Je sens bien également que Layla, à ma place, prendrait contact dès le lendemain avec la mairie, poserait déjà des questions, voire irait à la rencontre des autres professionnels du secteur, et notamment de la direction de l'hôpital d'Aubenas, au moins pour faire connaissance et mesurer la situation du secteur sanitaire sur cette partie du département. Je me doute que ce n'est pas brillant, d'autant que j'ai déjà eu un aperçu de l'état des services publics ici : le bureau de poste d'Antraigues n'est plus ouvert que deux matinées par semaine, et encore, parce que le maire s'est battu comme un fou pour conserver ces ouvertures.
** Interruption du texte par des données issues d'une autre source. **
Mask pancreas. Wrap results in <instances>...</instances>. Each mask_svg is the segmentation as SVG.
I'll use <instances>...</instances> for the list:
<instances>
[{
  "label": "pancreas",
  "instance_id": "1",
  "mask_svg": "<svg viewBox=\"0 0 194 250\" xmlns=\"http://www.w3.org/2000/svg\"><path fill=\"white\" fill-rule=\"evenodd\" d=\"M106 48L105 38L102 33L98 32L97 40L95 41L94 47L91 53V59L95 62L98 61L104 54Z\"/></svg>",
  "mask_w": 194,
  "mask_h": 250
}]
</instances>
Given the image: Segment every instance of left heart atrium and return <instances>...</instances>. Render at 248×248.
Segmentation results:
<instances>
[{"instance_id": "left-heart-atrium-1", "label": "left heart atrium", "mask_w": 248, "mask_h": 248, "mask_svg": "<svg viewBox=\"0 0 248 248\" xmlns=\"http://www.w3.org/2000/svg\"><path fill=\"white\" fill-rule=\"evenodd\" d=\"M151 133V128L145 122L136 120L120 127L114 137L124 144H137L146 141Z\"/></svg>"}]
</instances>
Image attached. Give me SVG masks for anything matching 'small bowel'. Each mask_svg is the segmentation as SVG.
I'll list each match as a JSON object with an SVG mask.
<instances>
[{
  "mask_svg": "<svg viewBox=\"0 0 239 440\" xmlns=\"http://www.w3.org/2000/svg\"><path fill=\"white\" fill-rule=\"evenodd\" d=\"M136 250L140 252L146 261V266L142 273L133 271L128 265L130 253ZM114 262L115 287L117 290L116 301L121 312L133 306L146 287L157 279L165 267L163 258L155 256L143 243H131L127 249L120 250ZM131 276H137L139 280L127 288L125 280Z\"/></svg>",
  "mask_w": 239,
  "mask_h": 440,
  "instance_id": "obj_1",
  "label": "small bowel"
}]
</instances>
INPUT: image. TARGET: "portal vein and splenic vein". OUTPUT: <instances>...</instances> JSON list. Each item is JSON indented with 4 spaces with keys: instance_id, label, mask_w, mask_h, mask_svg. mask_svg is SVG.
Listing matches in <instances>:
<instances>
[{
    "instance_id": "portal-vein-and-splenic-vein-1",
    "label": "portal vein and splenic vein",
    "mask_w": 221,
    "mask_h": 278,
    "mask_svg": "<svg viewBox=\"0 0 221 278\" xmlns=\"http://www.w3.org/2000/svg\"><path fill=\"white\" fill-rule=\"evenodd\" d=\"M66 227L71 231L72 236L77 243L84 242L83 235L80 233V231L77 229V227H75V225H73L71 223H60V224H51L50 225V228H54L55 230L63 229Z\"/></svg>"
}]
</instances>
Sinon, ses administrés auraient été obligés d'aller à Vals pour les retraits de colis ou quelques autres opérations. Et à Vals, c'est pareil : le bureau n'est pas ouvert tous les jours non plus... Je ne parle même pas de la perception, il faut aller à Aubenas, au centre des impôts. Quant aux écoles... Aizac a pu conserver son unique classe, mais chaque année, c'est le même combat.

Oui, il faut vraiment se battre pour que les campagnes ne dépérissent pas. Et un médecin, ça fait partie de ce combat-là.

**

Le corps de Layla sous le mien est chaud et accueillant, sa peau est douce, ses lèvres sont fraîches. Son regard est profond et chargé de lueurs tour à tour émouvantes et réjouissantes. Fulgurants éclats de désir, éblouissement du plaisir. Et tendresse.
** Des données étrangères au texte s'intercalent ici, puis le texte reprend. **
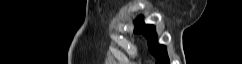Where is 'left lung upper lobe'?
Segmentation results:
<instances>
[{"label": "left lung upper lobe", "instance_id": "obj_1", "mask_svg": "<svg viewBox=\"0 0 242 64\" xmlns=\"http://www.w3.org/2000/svg\"><path fill=\"white\" fill-rule=\"evenodd\" d=\"M141 18L140 16L135 21L134 32L141 33L148 39L149 50L155 56L156 64H170L166 46L158 44L155 27L145 25Z\"/></svg>", "mask_w": 242, "mask_h": 64}]
</instances>
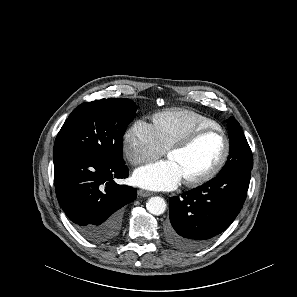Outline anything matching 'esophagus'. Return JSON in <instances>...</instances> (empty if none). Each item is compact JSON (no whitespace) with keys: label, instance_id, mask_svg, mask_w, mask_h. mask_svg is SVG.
<instances>
[{"label":"esophagus","instance_id":"obj_1","mask_svg":"<svg viewBox=\"0 0 297 297\" xmlns=\"http://www.w3.org/2000/svg\"><path fill=\"white\" fill-rule=\"evenodd\" d=\"M138 195L141 197H148V196H151L152 193L146 190H139Z\"/></svg>","mask_w":297,"mask_h":297}]
</instances>
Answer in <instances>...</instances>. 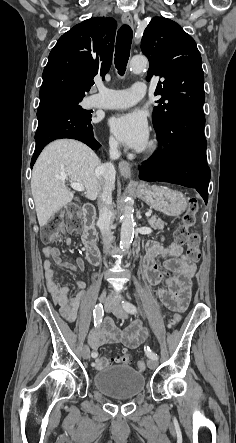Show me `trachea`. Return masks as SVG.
<instances>
[{
    "instance_id": "3493384b",
    "label": "trachea",
    "mask_w": 236,
    "mask_h": 443,
    "mask_svg": "<svg viewBox=\"0 0 236 443\" xmlns=\"http://www.w3.org/2000/svg\"><path fill=\"white\" fill-rule=\"evenodd\" d=\"M133 32L128 25H123L117 33L115 49V67L120 76L126 71V66L130 56Z\"/></svg>"
}]
</instances>
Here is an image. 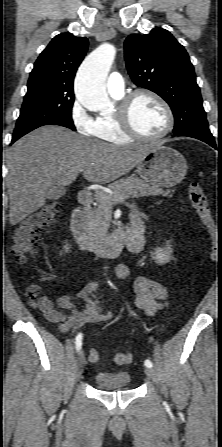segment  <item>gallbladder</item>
<instances>
[{
    "label": "gallbladder",
    "mask_w": 222,
    "mask_h": 447,
    "mask_svg": "<svg viewBox=\"0 0 222 447\" xmlns=\"http://www.w3.org/2000/svg\"><path fill=\"white\" fill-rule=\"evenodd\" d=\"M66 194V189L63 187H60L58 185H52L49 188L48 194H47V199L49 200H57L59 198H61L62 196H64Z\"/></svg>",
    "instance_id": "bac80fb5"
}]
</instances>
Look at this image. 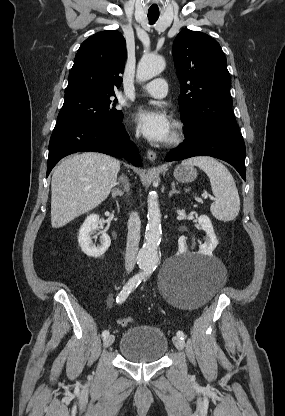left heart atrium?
Here are the masks:
<instances>
[{
  "label": "left heart atrium",
  "instance_id": "obj_1",
  "mask_svg": "<svg viewBox=\"0 0 285 416\" xmlns=\"http://www.w3.org/2000/svg\"><path fill=\"white\" fill-rule=\"evenodd\" d=\"M135 120L142 134L152 142L164 143L172 134L170 117L160 108H139Z\"/></svg>",
  "mask_w": 285,
  "mask_h": 416
}]
</instances>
Nous avons gagné tardivement ma chambre, je n'ai pas regardé l'heure, mais la nuit était tombée depuis longtemps et je pense qu'il devait être entre minuit et une heure du matin. Nous faisons l'amour longuement, en déployant toute la tendresse dont nous sommes capables, je crois bien.

Et cela nous fait du bien.

A elle comme à moi. Nous en avions besoin. Beaucoup pour nous aider à passer sur les émotions liées à l'accident de l'enfant, mais aussi, au moins pour moi-même, avec le sentiment que cela participe à construire quelque chose.
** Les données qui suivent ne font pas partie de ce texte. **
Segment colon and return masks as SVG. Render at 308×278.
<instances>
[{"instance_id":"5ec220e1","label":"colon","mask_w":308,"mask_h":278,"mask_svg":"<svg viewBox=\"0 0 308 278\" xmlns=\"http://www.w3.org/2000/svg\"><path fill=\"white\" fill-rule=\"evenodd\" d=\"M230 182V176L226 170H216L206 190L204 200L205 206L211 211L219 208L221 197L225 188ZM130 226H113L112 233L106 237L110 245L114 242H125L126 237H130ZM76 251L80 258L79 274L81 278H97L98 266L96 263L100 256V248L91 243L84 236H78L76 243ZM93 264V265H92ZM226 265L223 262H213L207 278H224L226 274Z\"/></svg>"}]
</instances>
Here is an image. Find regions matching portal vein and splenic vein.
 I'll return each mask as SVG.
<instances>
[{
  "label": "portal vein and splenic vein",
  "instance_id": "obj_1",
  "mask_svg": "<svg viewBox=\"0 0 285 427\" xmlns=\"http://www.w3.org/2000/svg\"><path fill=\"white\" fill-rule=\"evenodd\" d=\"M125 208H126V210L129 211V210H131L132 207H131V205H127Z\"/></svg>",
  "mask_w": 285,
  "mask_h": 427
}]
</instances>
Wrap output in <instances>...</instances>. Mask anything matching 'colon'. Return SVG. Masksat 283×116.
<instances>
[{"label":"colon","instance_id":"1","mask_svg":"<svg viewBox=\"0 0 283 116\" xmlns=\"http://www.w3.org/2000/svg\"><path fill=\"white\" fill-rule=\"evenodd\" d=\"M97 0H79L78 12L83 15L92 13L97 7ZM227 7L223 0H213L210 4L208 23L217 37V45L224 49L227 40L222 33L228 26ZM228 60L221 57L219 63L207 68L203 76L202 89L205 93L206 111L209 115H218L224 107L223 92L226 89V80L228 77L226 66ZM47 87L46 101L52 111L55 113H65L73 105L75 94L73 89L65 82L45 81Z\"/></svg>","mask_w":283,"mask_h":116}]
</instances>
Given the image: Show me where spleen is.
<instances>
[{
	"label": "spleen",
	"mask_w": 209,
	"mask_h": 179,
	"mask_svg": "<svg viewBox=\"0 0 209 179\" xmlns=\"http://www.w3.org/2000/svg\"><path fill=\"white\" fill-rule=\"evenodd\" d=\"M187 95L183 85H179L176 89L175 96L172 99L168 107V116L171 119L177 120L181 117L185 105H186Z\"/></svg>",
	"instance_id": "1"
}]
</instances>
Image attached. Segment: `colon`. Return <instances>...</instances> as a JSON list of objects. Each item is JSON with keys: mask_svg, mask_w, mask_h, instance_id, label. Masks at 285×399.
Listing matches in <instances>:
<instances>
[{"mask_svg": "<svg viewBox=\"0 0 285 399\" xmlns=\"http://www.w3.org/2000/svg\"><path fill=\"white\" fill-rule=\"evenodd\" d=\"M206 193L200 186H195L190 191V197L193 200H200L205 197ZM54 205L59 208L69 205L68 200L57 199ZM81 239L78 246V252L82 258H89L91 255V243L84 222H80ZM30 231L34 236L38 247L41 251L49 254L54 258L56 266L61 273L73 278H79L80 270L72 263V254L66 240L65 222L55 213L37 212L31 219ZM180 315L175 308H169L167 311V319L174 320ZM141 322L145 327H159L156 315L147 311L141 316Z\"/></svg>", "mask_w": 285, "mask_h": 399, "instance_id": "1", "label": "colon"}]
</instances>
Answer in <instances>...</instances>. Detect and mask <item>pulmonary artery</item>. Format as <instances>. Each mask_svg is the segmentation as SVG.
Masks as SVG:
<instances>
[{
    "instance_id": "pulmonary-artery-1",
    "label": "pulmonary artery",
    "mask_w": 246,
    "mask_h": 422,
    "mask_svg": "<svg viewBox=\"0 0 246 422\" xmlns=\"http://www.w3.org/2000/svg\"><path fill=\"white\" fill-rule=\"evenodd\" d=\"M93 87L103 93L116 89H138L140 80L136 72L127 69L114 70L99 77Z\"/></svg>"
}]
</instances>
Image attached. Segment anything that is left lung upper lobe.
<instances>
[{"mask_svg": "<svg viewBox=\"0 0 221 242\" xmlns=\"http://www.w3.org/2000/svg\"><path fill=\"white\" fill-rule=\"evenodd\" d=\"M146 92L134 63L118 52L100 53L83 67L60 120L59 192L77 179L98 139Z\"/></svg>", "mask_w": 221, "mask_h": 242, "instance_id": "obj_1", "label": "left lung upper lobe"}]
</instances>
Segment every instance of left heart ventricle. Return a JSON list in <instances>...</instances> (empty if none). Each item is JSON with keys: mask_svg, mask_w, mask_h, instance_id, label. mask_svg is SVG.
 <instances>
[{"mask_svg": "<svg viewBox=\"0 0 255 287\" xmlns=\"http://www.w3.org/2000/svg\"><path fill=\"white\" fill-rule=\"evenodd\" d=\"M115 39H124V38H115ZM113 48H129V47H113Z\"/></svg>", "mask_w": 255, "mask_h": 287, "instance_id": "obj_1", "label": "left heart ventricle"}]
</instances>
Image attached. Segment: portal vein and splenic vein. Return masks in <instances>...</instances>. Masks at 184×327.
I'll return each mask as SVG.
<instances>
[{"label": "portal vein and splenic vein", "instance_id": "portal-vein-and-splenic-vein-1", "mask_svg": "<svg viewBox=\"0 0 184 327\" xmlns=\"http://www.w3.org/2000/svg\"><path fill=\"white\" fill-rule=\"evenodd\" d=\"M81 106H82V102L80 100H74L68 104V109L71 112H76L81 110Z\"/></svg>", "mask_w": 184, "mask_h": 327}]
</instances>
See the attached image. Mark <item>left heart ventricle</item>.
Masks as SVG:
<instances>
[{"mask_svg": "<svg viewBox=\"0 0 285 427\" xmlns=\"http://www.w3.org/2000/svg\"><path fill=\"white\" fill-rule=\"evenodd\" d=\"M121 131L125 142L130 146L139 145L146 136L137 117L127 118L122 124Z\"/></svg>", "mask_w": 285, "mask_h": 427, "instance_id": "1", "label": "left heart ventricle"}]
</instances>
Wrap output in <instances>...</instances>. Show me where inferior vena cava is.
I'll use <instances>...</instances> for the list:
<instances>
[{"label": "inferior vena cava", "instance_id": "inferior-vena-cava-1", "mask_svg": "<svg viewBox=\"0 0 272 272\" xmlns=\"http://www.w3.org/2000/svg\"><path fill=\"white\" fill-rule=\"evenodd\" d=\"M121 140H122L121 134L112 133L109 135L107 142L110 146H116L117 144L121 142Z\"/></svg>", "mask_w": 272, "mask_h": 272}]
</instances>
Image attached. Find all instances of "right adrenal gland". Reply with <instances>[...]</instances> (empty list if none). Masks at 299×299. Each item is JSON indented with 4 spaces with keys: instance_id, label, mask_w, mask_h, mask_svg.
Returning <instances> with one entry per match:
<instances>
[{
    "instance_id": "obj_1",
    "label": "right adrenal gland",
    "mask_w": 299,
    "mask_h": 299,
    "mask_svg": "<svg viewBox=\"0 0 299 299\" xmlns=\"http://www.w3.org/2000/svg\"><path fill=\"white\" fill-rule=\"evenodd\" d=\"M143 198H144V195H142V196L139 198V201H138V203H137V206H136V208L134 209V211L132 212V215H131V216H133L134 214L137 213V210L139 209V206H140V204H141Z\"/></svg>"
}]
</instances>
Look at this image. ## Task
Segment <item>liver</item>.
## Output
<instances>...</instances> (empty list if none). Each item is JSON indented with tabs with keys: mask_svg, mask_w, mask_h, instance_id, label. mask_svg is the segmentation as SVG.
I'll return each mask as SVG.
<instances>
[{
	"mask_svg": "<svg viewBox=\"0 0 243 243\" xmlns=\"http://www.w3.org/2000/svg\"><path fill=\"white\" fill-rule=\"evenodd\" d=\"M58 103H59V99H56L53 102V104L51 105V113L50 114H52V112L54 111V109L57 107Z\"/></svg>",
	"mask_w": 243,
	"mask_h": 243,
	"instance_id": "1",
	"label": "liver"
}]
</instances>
Cela fait beaucoup de choses en peu de temps, beaucoup de choses dans ma tête et beaucoup de changements. C'est comme si j'allais devoir tourner toute une page de ma vie et qu'une autre, quasi vierge, m'attendait. Et Layla n'est pas le moindre des éléments qui pourrait y figurer.

Quand nous avons parlé de cette possibilité professionnelle qui se présente pour moi, nous en sommes restés à cet aspect des choses. Les besoins de la population, la situation du village, les moyens qui pourraient être mis à ma disposition, sous réserve de ce que la commune est capable de faire, bien sûr. Il reste encore beaucoup d'interrogations. Mais nous n'avons pas parlé de nous. De ce qui se passe entre nous. Alors qu'une autre des questions qui me taraudent est aussi de me demander ce qui, en m'installant ici, va advenir de nous. Antraigues - Boulogne, c'est la journée de route, peut-être un peu moins en allant prendre le train à Montélimar, et encore. Si je renonce ou que finalement, ce n'est pas possible, revenir à Créteil, reprendre le travail là-bas, cela permettrait de se voir plus facilement. Au moins une fois par semaine. Mais j'assure - ou plutôt j'assurais - des gardes également, un week-end sur trois. Parfois des nuits quand vraiment il n'y avait pas d'autres solutions.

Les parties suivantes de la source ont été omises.